When it comes to this, I recommend obtaining a professional business valuation to understand your current value. Most sellers have no idea what they're worth. They tend to way overvalue their own business, and that is going to hurt you. I often joke that I kill an entrepreneur's dreams every day so they can wake up and I can help them become rich. And that's what you want to do—you want to wake up from the fantasy you probably have of what your business is valued at by getting a real valuation. Then we can start working towards your actual goals for what you want to exit the business for.
To do this, you want to clean up your financial systems—your accounting system that you put in earlier in this timeline.

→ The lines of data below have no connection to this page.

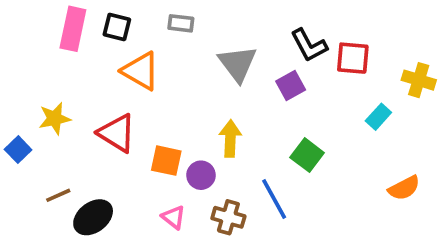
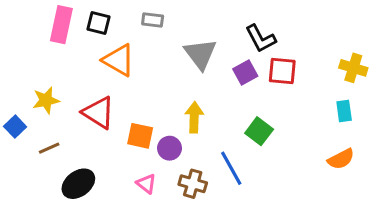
red square: (353, 58) -> (282, 71), moved
cyan rectangle: (378, 117) -> (344, 111), moved, turned -50
brown line: (58, 195) -> (49, 148), moved

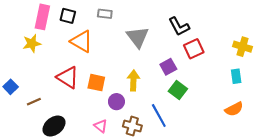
red square: (282, 71) -> (194, 49), turned -30
purple square: (245, 72) -> (168, 67), moved
yellow star: (46, 100) -> (32, 43), moved
orange square: (140, 136) -> (96, 83), moved

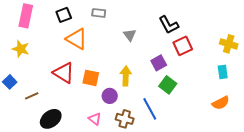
black square: (68, 16) -> (64, 15), turned -35
pink rectangle: (42, 17) -> (26, 16), moved
gray triangle: (138, 37) -> (130, 35), size x0.6
yellow star: (32, 43) -> (21, 49), moved, turned 30

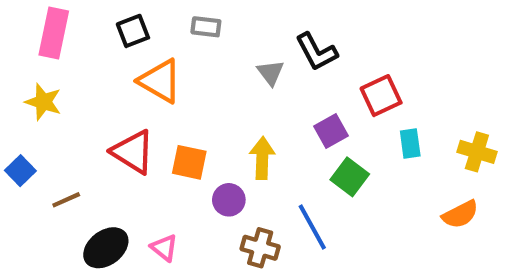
black L-shape: (169, 25) -> (316, 52), moved
yellow cross: (229, 44) -> (477, 152), moved
cyan rectangle: (223, 72) -> (410, 144), moved
pink triangle: (95, 119) -> (164, 248), moved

You want to organize all your documentation that buyers are going to be reviewing during due diligence. I recommend just creating a small data room in Google Drive that has all the pertinent information. That way you can copy and paste and send it out to the buyer. Or, if you’re using someone like us when selling your business, we’ll do this for you. But the point is you want to become extremely organized with everything you’ve got going on with your systems.
I highly recommend—not to do this yourself, and probably not anyone in your own company either, unless you have an accountant working for you full time or something like that—that you seek help outside of your own company to do this. You do need to have an accountant with real skills to make sure you have an accounting system that is durable and up to industry standards. This is extremely important, especially if you're looking to sell a business for multiple seven figures, to have your accounting really, really on point. And most entrepreneurs are not that great when it comes to accounting. Ask me how I know: we've sold over 24 businesses, so we get access to their P&Ls. This is something I highly recommend you not do yourself—seek professional help to assist you.
Now, during this whole phase, one key insight you’ve got to really internalize is psychological. You must stop thinking just like a business owner and start thinking like a real, true business builder. Resist micromanaging—that should be gone. You shouldn't be micromanaging at all at this point. If you are, shame on you; you need to do better. You need to trust the systems you made. You need to focus on strategic positioning rather than daily operations.
If you're running into issues with your business by relying purely on the systems you have, that means you must spend time creating better systems. It's not that systemization is wrong—it's just that you installed the wrong systems. So your job now is making sure all these systems are working whether you're there or not. You cannot be the duct tape and the glue holding it together—the systems need to be meshed together, and your team is the glue that's helping the systems integrate properly.
That's how you're going to get a higher valuation. Businesses that get the highest valuations are those that have built the greatest system of leverage.